Et surtout : à partir de quel moment celui qui devait protéger devient-il, par omission, partie prenante du chaos ?
Accuser l’État haïtien d’être « bandit » choque, blesse, indigne. Cela heurte l’idée même de souveraineté.
Mais au regard des dérives actuelles, la formule relève moins du slogan que d’une interpellation politique profonde :
peut-on encore parler d’autorité légitime lorsqu’elle est incapable d’assurer ce qu’il y a de plus élémentaire, c’est-à-dire la sécurité ?
L’État n’est pas criminel parce qu’il affronte une violence qui le dépasse ; il devient moralement fautif s’il s’obstine dans l’immobilisme, s’il tolère la montée des groupes armés, s’il refuse les réformes structurelles pourtant indispensables, s’il s’accommode d’un statu quo qui nourrit les réseaux mafieux.
Car l’inaction, dans un contexte de crise, est une décision politique.
Et une décision politique peut détruire un pays autant qu’un acte criminel.

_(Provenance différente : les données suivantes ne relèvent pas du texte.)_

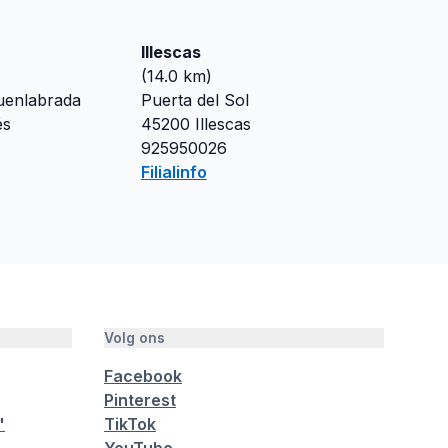
Illescas
(
14.0
km)
uenlabrada
Puerta del Sol
és
45200
Illescas
925950026
Filialinfo
Volg ons
Facebook
Pinterest
"
TikTok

La population, elle, continue de payer le prix : pertes humaines, terreur quotidienne, fuite des cerveaux, décapitalisation sociale, effondrement des services publics. Chaque jour qui passe sans action ferme de l’État renforce la perception que la République n’est plus qu’un mot, une fiction institutionnelle, un discours sans force.
Il est encore temps pour l’État haïtien de réaffirmer son autorité légitime. Mais cela exige un courage politique colossal : restructurer les forces de l’ordre, démanteler les complicités internes, assainir les finances publiques, réformer le système judiciaire, et surtout rétablir la confiance d’un peuple qui se sent trahi.
Un État qui n’assure pas la sécurité n’est pas simplement faible : il abdique sa raison d’être.
Et dans cette abdication, il laisse le champ libre à une violence qui, elle, n’a rien de légitime.